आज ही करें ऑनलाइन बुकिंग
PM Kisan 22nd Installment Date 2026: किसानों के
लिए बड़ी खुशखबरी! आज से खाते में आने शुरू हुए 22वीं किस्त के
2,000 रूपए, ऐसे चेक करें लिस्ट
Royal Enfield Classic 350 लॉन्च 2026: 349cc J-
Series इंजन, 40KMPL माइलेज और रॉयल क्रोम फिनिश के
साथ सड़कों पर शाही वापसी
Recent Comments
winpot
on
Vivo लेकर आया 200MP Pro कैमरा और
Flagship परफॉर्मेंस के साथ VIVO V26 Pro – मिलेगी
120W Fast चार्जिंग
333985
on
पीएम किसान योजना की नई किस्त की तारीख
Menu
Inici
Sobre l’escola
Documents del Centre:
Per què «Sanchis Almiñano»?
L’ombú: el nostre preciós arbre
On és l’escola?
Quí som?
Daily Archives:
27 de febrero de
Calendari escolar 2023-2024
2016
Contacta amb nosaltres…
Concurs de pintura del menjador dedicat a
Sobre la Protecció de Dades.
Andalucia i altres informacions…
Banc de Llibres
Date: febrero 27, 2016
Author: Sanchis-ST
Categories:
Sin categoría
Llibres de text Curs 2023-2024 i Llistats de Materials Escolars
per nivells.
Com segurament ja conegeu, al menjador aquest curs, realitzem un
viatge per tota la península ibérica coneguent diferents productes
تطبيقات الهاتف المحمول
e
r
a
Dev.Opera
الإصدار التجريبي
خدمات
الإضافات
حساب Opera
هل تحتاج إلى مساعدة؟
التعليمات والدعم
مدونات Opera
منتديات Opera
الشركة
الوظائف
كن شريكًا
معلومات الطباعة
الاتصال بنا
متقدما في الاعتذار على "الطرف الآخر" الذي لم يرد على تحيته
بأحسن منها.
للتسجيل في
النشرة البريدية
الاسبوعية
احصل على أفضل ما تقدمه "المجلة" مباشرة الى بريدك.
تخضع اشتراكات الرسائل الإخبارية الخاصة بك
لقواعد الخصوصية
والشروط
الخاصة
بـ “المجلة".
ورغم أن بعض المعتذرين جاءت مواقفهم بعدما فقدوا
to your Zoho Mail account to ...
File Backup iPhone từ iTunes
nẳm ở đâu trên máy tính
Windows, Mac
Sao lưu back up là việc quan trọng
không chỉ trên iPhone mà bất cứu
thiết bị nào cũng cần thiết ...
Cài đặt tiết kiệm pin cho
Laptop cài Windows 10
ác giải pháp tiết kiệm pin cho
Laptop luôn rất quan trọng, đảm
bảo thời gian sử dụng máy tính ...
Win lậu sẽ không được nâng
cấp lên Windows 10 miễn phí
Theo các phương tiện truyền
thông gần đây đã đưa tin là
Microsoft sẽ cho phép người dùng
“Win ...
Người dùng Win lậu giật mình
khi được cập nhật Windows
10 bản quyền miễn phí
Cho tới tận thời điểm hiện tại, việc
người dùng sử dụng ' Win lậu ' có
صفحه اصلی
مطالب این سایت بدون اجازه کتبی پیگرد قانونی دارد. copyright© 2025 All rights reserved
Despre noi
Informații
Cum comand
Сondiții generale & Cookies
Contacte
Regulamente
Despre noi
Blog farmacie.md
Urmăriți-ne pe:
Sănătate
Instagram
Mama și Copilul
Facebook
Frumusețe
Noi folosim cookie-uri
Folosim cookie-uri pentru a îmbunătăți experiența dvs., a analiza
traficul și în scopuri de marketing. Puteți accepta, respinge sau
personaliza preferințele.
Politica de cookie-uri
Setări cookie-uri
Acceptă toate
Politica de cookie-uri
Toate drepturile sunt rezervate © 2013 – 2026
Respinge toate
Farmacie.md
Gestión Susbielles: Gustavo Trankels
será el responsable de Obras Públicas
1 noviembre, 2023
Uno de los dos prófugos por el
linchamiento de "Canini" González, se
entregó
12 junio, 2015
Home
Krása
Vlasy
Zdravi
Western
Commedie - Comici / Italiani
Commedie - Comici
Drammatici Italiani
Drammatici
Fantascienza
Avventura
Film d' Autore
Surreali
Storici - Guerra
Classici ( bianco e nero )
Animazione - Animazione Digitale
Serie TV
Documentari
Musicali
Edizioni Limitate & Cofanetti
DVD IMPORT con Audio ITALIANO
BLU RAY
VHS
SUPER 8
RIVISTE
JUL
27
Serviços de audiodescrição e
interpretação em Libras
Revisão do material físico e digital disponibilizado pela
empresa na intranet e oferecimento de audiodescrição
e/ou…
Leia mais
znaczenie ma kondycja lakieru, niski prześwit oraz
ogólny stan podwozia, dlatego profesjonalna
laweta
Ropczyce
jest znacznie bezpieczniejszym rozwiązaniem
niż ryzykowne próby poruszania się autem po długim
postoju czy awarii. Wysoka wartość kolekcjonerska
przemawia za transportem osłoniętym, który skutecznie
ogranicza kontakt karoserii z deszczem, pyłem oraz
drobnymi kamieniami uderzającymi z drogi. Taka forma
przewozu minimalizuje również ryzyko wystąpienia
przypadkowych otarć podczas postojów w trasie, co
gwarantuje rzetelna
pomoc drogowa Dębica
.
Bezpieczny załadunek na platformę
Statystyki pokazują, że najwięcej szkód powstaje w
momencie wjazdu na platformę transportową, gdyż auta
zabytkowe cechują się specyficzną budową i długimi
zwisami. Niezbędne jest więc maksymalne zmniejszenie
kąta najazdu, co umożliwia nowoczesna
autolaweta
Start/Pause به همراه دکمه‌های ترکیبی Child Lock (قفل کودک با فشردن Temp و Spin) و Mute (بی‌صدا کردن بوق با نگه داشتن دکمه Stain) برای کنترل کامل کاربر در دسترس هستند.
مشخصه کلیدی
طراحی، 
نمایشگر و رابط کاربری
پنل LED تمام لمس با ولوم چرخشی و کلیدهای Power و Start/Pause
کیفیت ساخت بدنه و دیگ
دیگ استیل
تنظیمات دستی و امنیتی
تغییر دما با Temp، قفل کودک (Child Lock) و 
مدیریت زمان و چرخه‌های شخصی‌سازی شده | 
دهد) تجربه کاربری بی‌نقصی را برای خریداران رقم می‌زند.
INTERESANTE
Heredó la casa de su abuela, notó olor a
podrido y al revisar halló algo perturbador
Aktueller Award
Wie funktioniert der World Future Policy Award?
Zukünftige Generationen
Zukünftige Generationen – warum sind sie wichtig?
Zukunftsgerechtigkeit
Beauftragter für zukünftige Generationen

**PROBLEM TO WORK ON**. Reprint every entry exactly.

**ANSWER SECTION**.
आज ही करें ऑनलाइन बुकिंग
PM Kisan 22nd Installment Date 2026: किसानों के
लिए बड़ी खुशखबरी! आज से खाते में आने शुरू हुए 22वीं किस्त के
2,000 रूपए, ऐसे चेक करें लिस्ट
Royal Enfield Classic 350 लॉन्च 2026: 349cc J-
Series इंजन, 40KMPL माइलेज और रॉयल क्रोम फिनिश के
साथ सड़कों पर शाही वापसी
Recent Comments
winpot
on
Vivo लेकर आया 200MP Pro कैमरा और
Flagship परफॉर्मेंस के साथ VIVO V26 Pro – मिलेगी
120W Fast चार्जिंग
333985
on
पीएम किसान योजना की नई किस्त की तारीख
Menu
Inici
Sobre l’escola
Documents del Centre:
Per què «Sanchis Almiñano»?
L’ombú: el nostre preciós arbre
On és l’escola?
Quí som?
Daily Archives:
27 de febrero de
Calendari escolar 2023-2024
2016
Contacta amb nosaltres…
Concurs de pintura del menjador dedicat a
Sobre la Protecció de Dades.
Andalucia i altres informacions…
Banc de Llibres
Date: febrero 27, 2016
Author: Sanchis-ST
Categories:
Sin categoría
Llibres de text Curs 2023-2024 i Llistats de Materials Escolars
per nivells.
Com segurament ja conegeu, al menjador aquest curs, realitzem un
viatge per tota la península ibérica coneguent diferents productes
تطبيقات الهاتف المحمول
e
r
a
Dev.Opera
الإصدار التجريبي
خدمات
الإضافات
حساب Opera
هل تحتاج إلى مساعدة؟
التعليمات والدعم
مدونات Opera
منتديات Opera
الشركة
الوظائف
كن شريكًا
معلومات الطباعة
الاتصال بنا
متقدما في الاعتذار على "الطرف الآخر" الذي لم يرد على تحيته
بأحسن منها.
للتسجيل في
النشرة البريدية
الاسبوعية
احصل على أفضل ما تقدمه "المجلة" مباشرة الى بريدك.
تخضع اشتراكات الرسائل الإخبارية الخاصة بك
لقواعد الخصوصية
والشروط
الخاصة
بـ “المجلة".
ورغم أن بعض المعتذرين جاءت مواقفهم بعدما فقدوا
to your Zoho Mail account to ...
File Backup iPhone từ iTunes
nẳm ở đâu trên máy tính
Windows, Mac
Sao lưu back up là việc quan trọng
không chỉ trên iPhone mà bất cứu
thiết bị nào cũng cần thiết ...
Cài đặt tiết kiệm pin cho
Laptop cài Windows 10
ác giải pháp tiết kiệm pin cho
Laptop luôn rất quan trọng, đảm
bảo thời gian sử dụng máy tính ...
Win lậu sẽ không được nâng
cấp lên Windows 10 miễn phí
Theo các phương tiện truyền
thông gần đây đã đưa tin là
Microsoft sẽ cho phép người dùng
“Win ...
Người dùng Win lậu giật mình
khi được cập nhật Windows
10 bản quyền miễn phí
Cho tới tận thời điểm hiện tại, việc
người dùng sử dụng ' Win lậu ' có
صفحه اصلی
مطالب این سایت بدون اجازه کتبی پیگرد قانونی دارد. copyright© 2025 All rights reserved
Despre noi
Informații
Cum comand
Сondiții generale & Cookies
Contacte
Regulamente
Despre noi
Blog farmacie.md
Urmăriți-ne pe:
Sănătate
Instagram
Mama și Copilul
Facebook
Frumusețe
Noi folosim cookie-uri
Folosim cookie-uri pentru a îmbunătăți experiența dvs., a analiza
traficul și în scopuri de marketing. Puteți accepta, respinge sau
personaliza preferințele.
Politica de cookie-uri
Setări cookie-uri
Acceptă toate
Politica de cookie-uri
Toate drepturile sunt rezervate © 2013 – 2026
Respinge toate
Farmacie.md
Gestión Susbielles: Gustavo Trankels
será el responsable de Obras Públicas
1 noviembre, 2023
Uno de los dos prófugos por el
linchamiento de "Canini" González, se
entregó
12 junio, 2015
Home
Krása
Vlasy
Zdravi
Western
Commedie - Comici / Italiani
Commedie - Comici
Drammatici Italiani
Drammatici
Fantascienza
Avventura
Film d' Autore
Surreali
Storici - Guerra
Classici ( bianco e nero )
Animazione - Animazione Digitale
Serie TV
Documentari
Musicali
Edizioni Limitate & Cofanetti
DVD IMPORT con Audio ITALIANO
BLU RAY
VHS
SUPER 8
RIVISTE
JUL
27
Serviços de audiodescrição e
interpretação em Libras
Revisão do material físico e digital disponibilizado pela
empresa na intranet e oferecimento de audiodescrição
e/ou…
Leia mais
znaczenie ma kondycja lakieru, niski prześwit oraz
ogólny stan podwozia, dlatego profesjonalna
laweta
Ropczyce
jest znacznie bezpieczniejszym rozwiązaniem
niż ryzykowne próby poruszania się autem po długim
postoju czy awarii. Wysoka wartość kolekcjonerska
przemawia za transportem osłoniętym, który skutecznie
ogranicza kontakt karoserii z deszczem, pyłem oraz
drobnymi kamieniami uderzającymi z drogi. Taka forma
przewozu minimalizuje również ryzyko wystąpienia
przypadkowych otarć podczas postojów w trasie, co
gwarantuje rzetelna
pomoc drogowa Dębica
.
Bezpieczny załadunek na platformę
Statystyki pokazują, że najwięcej szkód powstaje w
momencie wjazdu na platformę transportową, gdyż auta
zabytkowe cechują się specyficzną budową i długimi
zwisami. Niezbędne jest więc maksymalne zmniejszenie
kąta najazdu, co umożliwia nowoczesna
autolaweta
Start/Pause به همراه دکمه‌های ترکیبی Child Lock (قفل کودک با فشردن Temp و Spin) و Mute (بی‌صدا کردن بوق با نگه داشتن دکمه Stain) برای کنترل کامل کاربر در دسترس هستند.
مشخصه کلیدی
طراحی، 
نمایشگر و رابط کاربری
پنل LED تمام لمس با ولوم چرخشی و کلیدهای Power و Start/Pause
کیفیت ساخت بدنه و دیگ
دیگ استیل
تنظیمات دستی و امنیتی
تغییر دما با Temp، قفل کودک (Child Lock) و 
مدیریت زمان و چرخه‌های شخصی‌سازی شده | 
دهد) تجربه کاربری بی‌نقصی را برای خریداران رقم می‌زند.
INTERESANTE
Heredó la casa de su abuela, notó olor a
podrido y al revisar halló algo perturbador
Aktueller Award
Wie funktioniert der World Future Policy Award?
Zukünftige Generationen
Zukünftige Generationen – warum sind sie wichtig?
Zukunftsgerechtigkeit
Beauftragter für zukünftige Generationen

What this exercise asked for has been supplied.